110 | 37.8 | 100 | 240 | 46.7 | 100 | 370 | 50 | 66 |

120 | 38.6 | 100 | 250 | 47.3 | 100 | 380 | 50 | 66 |

Let’s now draw the graphs that correspond to Table 8.

As you see, now the system has even better performance than in the first experiment. Even though the time seems to be longer, this time the initial temperature value is 27 degrees instead of 35, so some time is required to reach this value. Also, you may notice that the Y value became less random and got to the required value very quickly, so no overshoot happened as well.

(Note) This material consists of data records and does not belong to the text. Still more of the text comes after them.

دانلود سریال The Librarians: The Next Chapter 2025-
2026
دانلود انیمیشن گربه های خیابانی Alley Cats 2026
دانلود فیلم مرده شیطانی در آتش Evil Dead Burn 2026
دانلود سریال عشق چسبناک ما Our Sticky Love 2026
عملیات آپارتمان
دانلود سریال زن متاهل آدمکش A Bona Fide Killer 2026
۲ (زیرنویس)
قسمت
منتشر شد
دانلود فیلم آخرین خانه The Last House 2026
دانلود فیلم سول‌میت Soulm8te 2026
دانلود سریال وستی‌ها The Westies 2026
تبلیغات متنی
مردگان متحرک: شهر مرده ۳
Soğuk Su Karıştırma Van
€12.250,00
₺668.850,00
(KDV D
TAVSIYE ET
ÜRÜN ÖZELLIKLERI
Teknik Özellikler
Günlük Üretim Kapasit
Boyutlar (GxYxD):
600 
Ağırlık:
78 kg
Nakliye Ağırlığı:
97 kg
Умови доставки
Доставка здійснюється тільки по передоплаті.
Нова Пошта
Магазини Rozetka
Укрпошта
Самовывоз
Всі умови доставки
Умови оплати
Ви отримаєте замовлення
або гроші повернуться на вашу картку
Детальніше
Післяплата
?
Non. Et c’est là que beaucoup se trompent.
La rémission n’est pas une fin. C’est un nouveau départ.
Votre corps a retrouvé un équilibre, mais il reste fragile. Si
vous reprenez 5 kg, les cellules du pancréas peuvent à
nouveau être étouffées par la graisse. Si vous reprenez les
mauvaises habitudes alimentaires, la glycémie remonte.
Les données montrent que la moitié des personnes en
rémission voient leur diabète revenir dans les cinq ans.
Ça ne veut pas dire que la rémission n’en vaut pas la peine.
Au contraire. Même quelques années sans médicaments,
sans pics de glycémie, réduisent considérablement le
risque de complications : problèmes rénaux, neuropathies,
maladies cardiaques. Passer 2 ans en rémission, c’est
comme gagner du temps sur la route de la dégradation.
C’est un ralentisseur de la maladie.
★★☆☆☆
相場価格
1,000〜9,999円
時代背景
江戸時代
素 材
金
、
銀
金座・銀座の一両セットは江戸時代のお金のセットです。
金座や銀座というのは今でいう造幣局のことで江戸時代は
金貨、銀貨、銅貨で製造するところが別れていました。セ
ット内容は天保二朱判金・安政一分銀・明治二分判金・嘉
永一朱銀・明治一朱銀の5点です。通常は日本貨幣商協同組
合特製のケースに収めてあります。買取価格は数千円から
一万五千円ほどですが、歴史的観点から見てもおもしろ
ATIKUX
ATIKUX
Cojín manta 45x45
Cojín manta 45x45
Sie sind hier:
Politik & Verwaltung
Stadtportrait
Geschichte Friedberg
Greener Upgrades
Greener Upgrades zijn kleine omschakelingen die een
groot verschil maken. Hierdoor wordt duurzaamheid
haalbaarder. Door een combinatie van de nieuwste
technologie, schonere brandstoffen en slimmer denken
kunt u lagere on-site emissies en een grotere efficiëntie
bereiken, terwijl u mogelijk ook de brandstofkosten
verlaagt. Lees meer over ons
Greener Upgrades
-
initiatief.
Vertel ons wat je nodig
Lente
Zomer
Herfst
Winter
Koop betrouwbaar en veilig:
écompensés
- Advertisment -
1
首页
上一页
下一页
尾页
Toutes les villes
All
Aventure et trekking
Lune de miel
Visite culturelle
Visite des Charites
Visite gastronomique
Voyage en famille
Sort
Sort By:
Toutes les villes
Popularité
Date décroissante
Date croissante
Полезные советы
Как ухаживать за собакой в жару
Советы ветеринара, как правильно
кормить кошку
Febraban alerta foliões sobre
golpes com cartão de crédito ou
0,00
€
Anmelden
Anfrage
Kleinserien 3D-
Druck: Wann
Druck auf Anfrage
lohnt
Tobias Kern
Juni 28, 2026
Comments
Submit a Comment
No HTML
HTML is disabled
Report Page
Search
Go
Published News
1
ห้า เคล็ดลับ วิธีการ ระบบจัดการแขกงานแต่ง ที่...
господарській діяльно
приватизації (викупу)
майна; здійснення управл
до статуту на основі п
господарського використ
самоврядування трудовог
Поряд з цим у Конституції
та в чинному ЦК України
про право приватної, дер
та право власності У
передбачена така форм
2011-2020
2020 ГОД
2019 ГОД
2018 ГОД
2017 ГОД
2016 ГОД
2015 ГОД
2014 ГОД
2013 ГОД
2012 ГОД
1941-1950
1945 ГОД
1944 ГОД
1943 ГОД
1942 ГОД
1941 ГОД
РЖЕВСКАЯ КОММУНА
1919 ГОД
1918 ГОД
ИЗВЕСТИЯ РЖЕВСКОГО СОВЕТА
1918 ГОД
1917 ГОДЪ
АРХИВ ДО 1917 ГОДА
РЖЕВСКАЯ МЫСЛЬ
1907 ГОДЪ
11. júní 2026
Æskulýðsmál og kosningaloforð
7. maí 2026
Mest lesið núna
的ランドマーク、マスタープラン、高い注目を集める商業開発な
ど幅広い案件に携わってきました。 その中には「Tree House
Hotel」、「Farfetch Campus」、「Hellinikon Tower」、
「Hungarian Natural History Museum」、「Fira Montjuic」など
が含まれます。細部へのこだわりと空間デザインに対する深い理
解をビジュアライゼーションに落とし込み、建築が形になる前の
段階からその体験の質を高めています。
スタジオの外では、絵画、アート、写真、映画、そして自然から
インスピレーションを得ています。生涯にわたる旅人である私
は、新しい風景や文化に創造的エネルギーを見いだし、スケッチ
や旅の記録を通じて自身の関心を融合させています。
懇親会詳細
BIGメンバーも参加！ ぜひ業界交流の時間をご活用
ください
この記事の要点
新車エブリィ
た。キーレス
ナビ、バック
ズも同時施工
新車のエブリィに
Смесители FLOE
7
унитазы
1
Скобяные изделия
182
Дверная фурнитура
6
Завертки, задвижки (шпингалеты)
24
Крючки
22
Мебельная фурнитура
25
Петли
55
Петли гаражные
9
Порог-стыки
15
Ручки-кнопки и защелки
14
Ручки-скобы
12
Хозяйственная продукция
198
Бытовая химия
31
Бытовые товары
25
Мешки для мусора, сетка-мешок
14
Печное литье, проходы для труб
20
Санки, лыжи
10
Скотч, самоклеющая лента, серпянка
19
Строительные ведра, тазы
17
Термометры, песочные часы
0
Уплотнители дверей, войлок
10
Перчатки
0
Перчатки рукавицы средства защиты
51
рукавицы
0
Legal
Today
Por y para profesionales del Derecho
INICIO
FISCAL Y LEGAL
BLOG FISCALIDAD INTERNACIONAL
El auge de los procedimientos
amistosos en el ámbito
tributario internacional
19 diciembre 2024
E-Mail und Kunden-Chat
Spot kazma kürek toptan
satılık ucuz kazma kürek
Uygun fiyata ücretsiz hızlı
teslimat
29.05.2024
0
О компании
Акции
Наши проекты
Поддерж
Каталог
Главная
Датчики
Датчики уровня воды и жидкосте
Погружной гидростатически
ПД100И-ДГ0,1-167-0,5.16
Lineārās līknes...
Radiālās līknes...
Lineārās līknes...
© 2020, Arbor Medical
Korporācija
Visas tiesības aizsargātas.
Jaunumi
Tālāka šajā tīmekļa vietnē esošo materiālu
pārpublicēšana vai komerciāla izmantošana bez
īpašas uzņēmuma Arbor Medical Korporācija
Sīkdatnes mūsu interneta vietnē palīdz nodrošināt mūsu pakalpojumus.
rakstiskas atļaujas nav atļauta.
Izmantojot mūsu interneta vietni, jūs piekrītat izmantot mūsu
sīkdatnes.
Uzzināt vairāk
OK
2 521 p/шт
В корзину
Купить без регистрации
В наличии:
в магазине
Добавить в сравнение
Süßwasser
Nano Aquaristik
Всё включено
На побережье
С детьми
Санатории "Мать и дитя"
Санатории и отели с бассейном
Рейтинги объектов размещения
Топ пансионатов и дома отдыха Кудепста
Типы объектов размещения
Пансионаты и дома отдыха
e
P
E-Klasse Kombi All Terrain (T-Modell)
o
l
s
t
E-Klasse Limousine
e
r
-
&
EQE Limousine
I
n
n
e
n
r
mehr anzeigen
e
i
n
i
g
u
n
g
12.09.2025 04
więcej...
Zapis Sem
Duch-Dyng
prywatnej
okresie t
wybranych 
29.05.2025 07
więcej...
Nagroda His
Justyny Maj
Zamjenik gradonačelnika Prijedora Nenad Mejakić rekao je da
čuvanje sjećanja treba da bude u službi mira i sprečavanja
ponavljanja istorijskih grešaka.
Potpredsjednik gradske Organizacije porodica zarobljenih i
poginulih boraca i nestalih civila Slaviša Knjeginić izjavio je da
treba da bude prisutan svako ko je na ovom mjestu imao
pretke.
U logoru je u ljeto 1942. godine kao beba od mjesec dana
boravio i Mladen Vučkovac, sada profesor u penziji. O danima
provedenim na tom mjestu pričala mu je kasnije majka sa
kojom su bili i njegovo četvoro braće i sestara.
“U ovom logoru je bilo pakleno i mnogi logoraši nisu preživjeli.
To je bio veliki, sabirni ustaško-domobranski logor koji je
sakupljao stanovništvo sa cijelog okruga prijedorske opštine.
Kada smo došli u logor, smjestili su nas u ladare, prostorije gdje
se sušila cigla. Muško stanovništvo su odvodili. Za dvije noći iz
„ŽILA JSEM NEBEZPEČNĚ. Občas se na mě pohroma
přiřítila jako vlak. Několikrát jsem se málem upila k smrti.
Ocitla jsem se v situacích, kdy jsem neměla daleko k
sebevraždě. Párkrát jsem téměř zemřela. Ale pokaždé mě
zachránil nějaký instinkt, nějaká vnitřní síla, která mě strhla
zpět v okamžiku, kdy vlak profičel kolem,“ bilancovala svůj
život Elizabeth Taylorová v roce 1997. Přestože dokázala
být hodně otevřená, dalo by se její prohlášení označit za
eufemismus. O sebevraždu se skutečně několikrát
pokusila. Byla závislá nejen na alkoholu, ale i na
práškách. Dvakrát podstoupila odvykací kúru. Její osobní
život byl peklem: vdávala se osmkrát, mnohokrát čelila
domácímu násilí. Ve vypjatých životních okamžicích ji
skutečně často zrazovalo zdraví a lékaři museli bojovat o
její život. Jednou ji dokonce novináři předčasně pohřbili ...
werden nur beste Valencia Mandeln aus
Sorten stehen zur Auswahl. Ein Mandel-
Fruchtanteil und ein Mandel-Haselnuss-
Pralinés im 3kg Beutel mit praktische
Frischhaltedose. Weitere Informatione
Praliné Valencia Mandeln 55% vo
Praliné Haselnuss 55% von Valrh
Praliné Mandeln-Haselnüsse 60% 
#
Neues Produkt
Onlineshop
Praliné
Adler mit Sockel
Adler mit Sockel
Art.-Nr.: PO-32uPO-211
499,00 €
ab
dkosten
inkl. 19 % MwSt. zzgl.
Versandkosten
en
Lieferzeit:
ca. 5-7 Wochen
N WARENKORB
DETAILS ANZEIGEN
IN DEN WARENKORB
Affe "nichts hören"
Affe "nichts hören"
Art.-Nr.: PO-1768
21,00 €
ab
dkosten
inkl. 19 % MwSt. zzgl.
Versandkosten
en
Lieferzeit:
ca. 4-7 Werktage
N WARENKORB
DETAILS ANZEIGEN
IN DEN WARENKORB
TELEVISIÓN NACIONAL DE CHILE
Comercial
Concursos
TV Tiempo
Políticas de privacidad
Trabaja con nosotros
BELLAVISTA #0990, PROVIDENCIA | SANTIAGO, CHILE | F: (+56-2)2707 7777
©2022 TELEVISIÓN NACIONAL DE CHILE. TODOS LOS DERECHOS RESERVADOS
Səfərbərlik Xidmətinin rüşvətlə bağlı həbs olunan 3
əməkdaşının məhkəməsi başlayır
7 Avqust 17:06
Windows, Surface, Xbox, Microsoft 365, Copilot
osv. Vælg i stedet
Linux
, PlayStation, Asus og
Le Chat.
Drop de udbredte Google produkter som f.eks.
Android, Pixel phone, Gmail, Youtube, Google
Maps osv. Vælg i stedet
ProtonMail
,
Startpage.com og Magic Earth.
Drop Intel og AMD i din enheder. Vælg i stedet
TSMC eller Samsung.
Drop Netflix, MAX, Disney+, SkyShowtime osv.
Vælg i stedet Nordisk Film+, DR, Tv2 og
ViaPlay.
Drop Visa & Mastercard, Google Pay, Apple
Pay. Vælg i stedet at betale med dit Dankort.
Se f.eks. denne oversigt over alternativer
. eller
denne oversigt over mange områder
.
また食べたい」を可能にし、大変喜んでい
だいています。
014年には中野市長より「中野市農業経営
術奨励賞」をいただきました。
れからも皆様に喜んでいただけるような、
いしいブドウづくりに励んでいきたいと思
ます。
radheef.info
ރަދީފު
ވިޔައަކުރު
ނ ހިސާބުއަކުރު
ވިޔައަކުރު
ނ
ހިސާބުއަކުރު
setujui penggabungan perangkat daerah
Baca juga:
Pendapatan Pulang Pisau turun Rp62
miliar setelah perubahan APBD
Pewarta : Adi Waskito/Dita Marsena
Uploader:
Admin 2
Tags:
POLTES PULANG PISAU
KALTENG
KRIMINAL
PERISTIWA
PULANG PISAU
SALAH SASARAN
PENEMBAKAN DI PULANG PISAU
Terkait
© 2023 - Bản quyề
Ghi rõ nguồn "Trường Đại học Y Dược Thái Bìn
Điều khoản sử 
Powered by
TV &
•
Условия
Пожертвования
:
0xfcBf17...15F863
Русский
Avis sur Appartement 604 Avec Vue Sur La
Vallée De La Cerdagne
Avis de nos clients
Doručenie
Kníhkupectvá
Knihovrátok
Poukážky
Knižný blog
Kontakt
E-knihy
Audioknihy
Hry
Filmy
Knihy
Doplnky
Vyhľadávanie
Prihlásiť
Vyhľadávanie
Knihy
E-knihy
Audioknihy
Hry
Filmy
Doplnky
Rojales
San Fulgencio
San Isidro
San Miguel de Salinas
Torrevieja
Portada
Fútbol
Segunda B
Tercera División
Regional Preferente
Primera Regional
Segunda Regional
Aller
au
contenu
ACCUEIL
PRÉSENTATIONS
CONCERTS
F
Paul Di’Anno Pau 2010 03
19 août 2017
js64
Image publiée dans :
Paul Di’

Let’s calculate the system response specifications for this case.

- Delay time
*t*_{d }*=*120*s*(green cell in Table 8). - Rise time
*t*_{r }*=*260*s*(cyan cell in Table 8). - Peak time
*t*_{s }*=*330*s*(yellow cell in Table 8). - Peak overshoot
Setting time

*t*_{s }*=*330*s*(yellow cell in Table 8, merged with the peak time).

Well, that’s almost all I wanted to tell you in this tutorial. What I want to mention is that to increase the accuracy of the PID controller, it’s better to reduce step *h*. In our case, we can’t do that significantly, as the DS18B20 temperature measurement time is 750 ms. You can decrease the sensor resolution (please read in its datasheet how to do this) and thus decrease the measurement time to 87ms but lower sensor resolution leads to more chaotic changes of the Y value. So for best performance, it’s better to use a faster sensor, even one with an analog output.

And now that’s really all. This tutorial seems really gigantic in comparison to the previous ones (but not to the next ones).

As homework, I suggest you first repeat all the steps that I made but with your own parts. And second, make more experiments trying to change the Kpr, Kd, and h values and see how they affect the system response.